1. Are you in favor of the “online game anti-addiction system?” Why?
2. Do you think the system can help students curb their addiction to online games? What other measures can schools and parents take?
Internet game operators have been ordered to install* anti-addiction* software* on their games to help youngsters stay offline.
The government issued* a rule on April 9, demanding online operators set up a “game fatigue* system” that encourages players under 18 to play fewer than three hours a day.
Game players must register* their real names and identity card* numbers to be able to play online games.
Under the system, known as the “online game anti-addiction system,” the first three hours of play for each day is considered “healthy,” during which teenagers will be awarded full points in the virtual world. The next two hours will produce only half the normal points and there will be no points after playing five hours.
After the five-hour limit, players will be warned every 15 minutes: “You have entered unhealthy game time, please go offline to rest. If you do not, your health will be damaged and your points will be cut to zero.”
Extra checks will be made on players aged under 18 to ensure their identities are correct.
The operators must develop the system between April 15 and June 15 and then test it for a month.
Last year, there were 31.12 million online game players in China. Of them, about 10 percent were aged under 18.
(SD-Agencies)
■ A teenager surnamed Feng stabbed* another teenager surnamed Tian, who often defeated Feng in an online game, at a Net bar in Longgang District on February 1, 2006.
■ Xu Fubin, from Gansu Province, killed his parents after they criticized him for spending too much time playing online games on March 22, 2006.
■ Zhang Xiaoyi, a 13-year-old from Tianjin, jumped to his death from a building on December 27, 2004, after playing the World of WarCraft, a popular online game, for 36 hours. In his will, he said he could not tell the difference between the real world and the virtual* world.
■ Two junior one students from Chongqing fell asleep on a railway line after playing games overnight and were killed by a train in March, 2006.
■ A student surnamed Xie from Guiyuan Middle School — I doubt the effectiveness of such a system because teenagers can easily get other people’s identity cards to register and play games.
■ Mr. Chen, father of an online game addict* — I applaud the introduction of such a system. If the system had come earlier, I could have more easily controlled my son’s addiction with computer games.
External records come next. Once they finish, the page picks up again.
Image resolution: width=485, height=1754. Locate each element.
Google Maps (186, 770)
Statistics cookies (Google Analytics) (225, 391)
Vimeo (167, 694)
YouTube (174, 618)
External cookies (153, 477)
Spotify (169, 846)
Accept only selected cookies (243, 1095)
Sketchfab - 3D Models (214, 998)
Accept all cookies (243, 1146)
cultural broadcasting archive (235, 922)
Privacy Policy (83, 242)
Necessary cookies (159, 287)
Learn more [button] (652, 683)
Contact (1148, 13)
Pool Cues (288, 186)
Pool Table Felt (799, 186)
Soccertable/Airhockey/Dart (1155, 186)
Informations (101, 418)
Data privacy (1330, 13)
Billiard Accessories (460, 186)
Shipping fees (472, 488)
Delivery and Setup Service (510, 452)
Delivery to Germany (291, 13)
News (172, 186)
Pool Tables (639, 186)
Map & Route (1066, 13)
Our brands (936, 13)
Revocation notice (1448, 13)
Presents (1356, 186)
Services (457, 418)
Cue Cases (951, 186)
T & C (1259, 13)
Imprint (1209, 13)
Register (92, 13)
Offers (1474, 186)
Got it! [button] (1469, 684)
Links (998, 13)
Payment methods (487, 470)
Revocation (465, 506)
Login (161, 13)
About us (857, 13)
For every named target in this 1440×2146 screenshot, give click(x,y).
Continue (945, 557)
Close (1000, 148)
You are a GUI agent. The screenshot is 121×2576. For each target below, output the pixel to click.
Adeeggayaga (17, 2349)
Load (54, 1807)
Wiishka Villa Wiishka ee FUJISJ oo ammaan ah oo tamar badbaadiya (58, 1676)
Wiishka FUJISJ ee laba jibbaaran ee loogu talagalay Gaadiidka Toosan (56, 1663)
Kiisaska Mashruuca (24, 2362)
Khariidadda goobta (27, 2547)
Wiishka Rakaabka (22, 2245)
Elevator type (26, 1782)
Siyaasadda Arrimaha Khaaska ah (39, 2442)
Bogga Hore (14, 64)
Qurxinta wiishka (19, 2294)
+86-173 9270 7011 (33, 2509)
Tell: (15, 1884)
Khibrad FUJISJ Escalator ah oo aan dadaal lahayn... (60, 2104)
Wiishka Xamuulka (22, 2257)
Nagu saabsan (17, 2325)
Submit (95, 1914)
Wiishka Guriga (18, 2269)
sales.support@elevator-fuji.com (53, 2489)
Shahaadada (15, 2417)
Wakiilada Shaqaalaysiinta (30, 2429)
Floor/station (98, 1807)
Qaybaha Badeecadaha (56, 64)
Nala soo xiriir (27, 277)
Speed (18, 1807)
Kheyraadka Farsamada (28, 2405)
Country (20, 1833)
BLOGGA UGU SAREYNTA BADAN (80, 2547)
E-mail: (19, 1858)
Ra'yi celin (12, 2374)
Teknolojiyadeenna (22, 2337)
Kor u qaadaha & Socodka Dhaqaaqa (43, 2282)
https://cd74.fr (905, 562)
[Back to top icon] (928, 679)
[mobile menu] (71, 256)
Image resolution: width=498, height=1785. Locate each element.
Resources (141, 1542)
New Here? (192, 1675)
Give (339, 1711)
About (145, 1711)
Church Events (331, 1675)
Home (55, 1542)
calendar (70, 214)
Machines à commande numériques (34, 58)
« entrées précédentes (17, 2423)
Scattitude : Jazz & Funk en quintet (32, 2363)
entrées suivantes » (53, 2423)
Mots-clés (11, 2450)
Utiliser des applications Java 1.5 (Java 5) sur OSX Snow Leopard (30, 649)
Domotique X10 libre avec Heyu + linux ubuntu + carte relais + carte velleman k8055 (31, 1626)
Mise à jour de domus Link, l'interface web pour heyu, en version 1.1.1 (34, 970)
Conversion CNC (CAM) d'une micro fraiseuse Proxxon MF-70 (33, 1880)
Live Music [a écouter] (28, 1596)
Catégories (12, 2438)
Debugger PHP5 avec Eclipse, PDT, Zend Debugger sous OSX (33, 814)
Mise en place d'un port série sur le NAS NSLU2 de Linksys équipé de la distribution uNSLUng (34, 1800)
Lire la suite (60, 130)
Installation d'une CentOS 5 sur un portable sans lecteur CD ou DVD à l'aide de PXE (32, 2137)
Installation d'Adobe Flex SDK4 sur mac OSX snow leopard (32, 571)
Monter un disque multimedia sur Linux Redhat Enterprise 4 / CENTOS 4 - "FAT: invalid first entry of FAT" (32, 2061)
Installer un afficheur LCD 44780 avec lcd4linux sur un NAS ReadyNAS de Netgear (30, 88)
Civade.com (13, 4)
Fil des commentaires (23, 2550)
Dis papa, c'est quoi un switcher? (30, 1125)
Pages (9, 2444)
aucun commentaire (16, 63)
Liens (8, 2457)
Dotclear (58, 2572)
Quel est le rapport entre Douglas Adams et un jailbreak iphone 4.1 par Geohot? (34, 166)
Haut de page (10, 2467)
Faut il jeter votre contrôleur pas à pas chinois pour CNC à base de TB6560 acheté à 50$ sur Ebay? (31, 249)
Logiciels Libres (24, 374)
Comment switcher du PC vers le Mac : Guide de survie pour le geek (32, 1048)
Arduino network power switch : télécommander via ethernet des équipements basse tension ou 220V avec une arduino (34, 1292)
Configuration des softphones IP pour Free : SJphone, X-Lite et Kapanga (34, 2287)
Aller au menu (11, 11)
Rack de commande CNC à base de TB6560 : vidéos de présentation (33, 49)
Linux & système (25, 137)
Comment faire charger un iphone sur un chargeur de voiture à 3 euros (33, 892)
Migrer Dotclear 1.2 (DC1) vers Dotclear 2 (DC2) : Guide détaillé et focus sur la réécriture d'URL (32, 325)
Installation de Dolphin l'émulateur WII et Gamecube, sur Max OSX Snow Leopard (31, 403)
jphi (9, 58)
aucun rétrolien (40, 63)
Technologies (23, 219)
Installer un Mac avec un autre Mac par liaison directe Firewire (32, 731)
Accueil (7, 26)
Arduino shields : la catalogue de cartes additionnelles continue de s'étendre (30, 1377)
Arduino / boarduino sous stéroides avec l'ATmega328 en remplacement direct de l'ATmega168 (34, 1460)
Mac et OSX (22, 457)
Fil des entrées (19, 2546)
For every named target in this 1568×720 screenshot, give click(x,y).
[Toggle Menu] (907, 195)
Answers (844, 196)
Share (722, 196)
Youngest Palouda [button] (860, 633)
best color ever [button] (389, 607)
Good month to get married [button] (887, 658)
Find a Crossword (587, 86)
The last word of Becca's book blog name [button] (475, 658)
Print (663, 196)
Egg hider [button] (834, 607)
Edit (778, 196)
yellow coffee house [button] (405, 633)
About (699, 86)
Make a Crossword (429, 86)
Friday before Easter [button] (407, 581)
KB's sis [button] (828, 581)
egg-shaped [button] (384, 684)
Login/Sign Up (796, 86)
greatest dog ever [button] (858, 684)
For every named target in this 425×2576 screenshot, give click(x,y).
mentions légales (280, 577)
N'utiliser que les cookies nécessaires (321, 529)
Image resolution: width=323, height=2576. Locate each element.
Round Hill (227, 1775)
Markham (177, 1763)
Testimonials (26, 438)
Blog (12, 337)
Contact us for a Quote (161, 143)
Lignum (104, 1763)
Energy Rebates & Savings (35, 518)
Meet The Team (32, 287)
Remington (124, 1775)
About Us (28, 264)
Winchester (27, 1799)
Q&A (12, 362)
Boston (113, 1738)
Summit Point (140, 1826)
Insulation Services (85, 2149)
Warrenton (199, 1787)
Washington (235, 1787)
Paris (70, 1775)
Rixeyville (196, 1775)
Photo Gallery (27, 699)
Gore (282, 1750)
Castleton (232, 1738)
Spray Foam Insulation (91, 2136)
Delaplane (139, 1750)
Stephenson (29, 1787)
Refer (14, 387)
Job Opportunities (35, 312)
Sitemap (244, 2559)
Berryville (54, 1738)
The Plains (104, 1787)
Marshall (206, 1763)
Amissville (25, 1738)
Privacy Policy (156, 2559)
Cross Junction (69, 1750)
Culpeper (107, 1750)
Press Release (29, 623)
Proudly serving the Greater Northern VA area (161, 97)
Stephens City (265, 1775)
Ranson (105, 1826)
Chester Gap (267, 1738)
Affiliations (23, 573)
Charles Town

■ Wu Daihuan, a teacher at Longgang Senior High School — The system will no doubt curb* students’ addiction to online games with a strict time limit.
■ An official surnamed Nie of Bao’an district education bureau — The system will have some effect. But children can use their parents’ accounts to easily cheat the system. So the most important thing is to educate students and help them become immune* to online games.